Theoretical Computer Science | 2013
Sahadev Bera; Partha Bhowmick; Peer Stelldinger; Bhargab B. Bhattacharya
Digital circles and digital discs satisfy many bizarre anisotropic properties, understanding of which is essential for solving various problems in image analysis and computer graphics. In this paper we study the underlying properties of absentee pixels that appear while covering a digital disc with concentric digital circles. We present, for the first time, a mathematical characterization of these pixels based on number theory and digital geometry.

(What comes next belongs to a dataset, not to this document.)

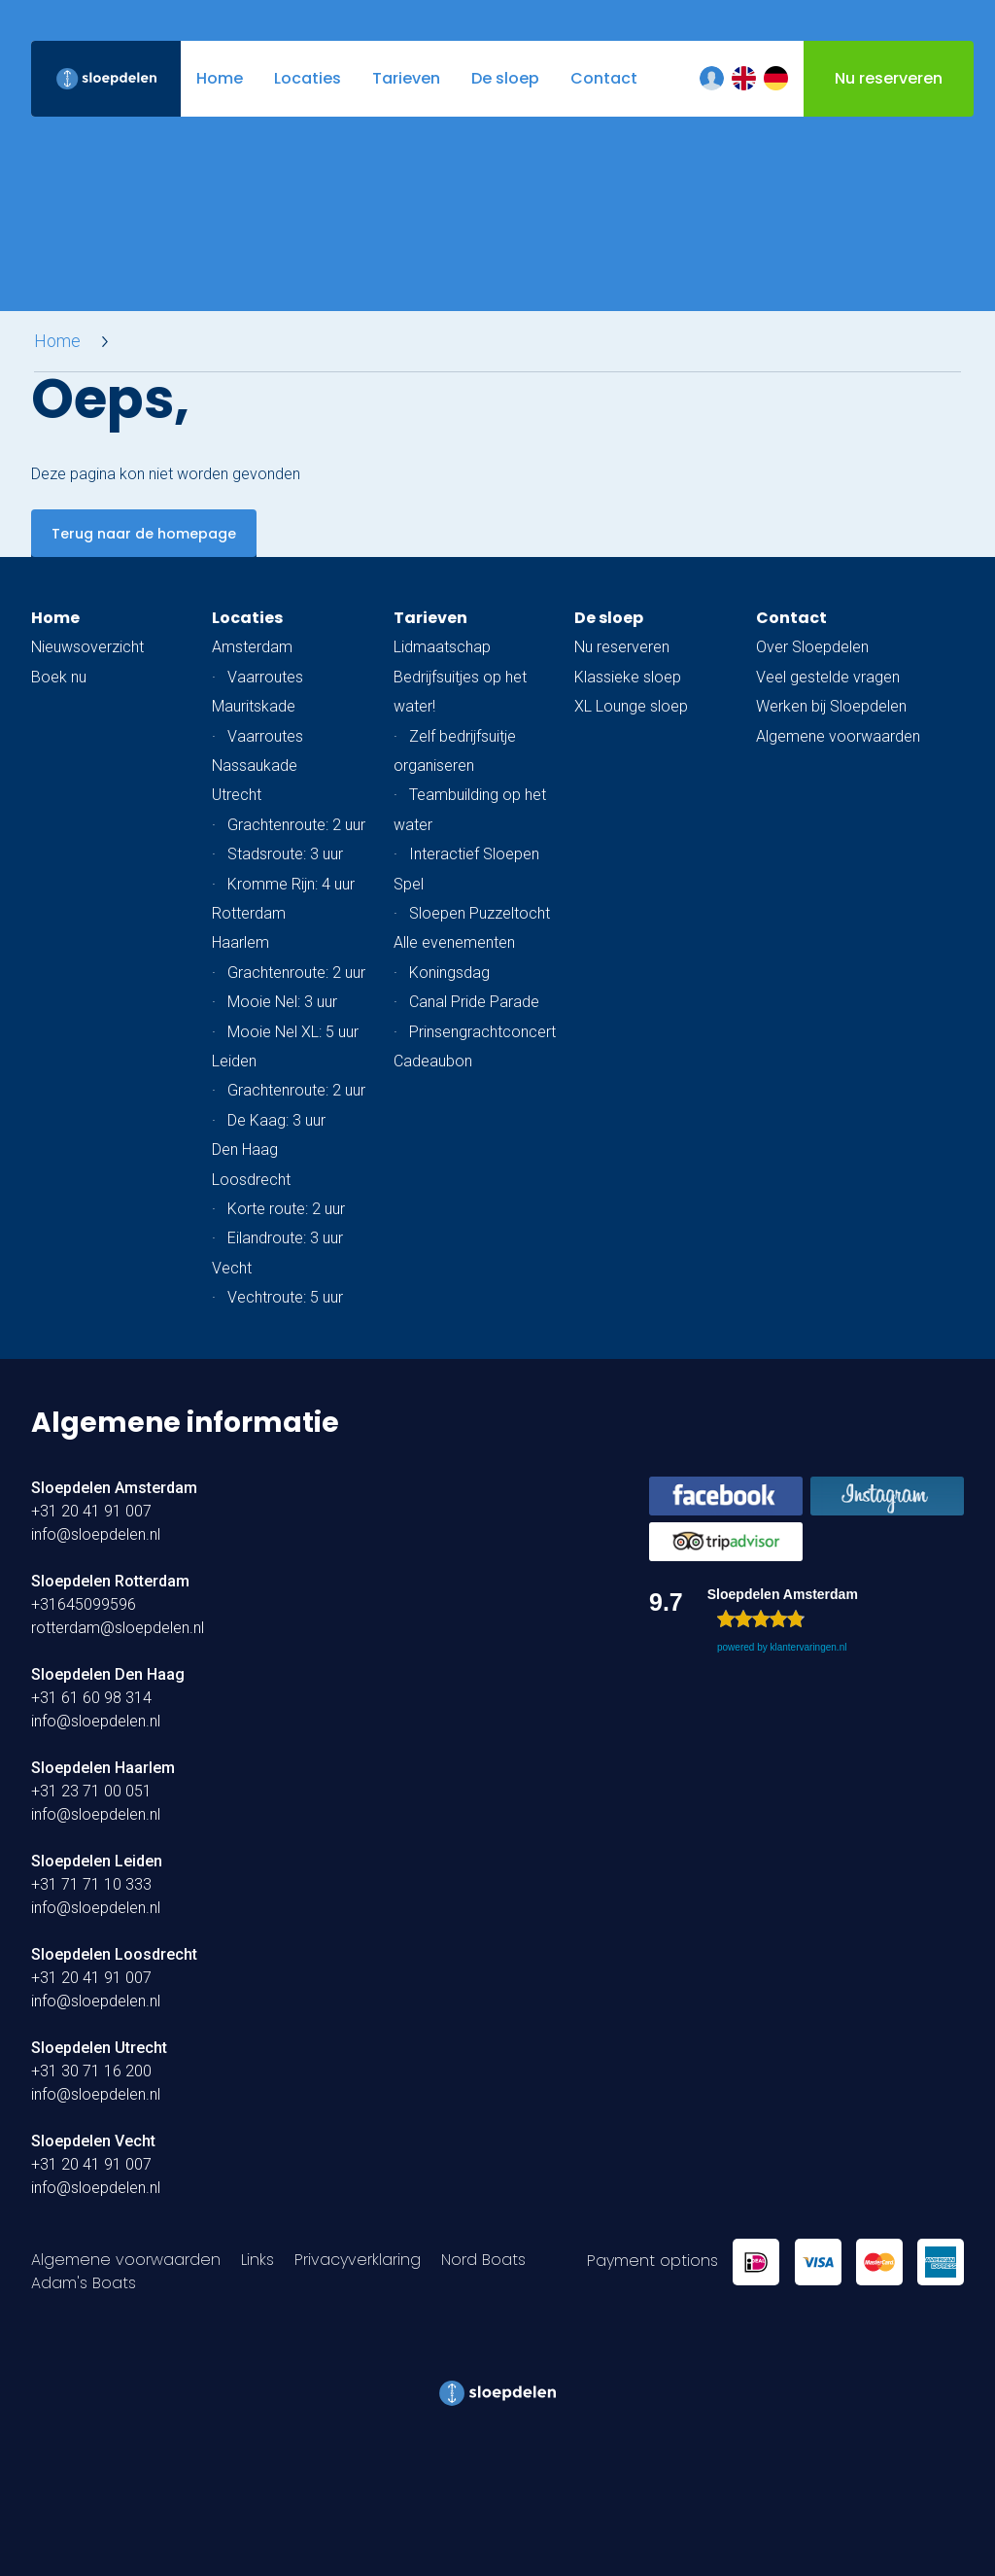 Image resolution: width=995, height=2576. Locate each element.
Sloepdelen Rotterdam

Interestingly, the absentees occur in multitude, and we show that their count varies quadratically with the radius. The notion of infimum parabola and supremum parabola has been used to derive the count of these absentees. Using this parabolic characterization, we derive a necessary and sufficient condition for a pixel to be a disc absentee, and obtain the geometric properties of the absentees. An algorithm to locate the absentees is presented. We show that the ratio of the absentee pixels to the total number of disc pixels approaches a constant with increasing radius. Test results have been furnished to substantiate our theoretical findings.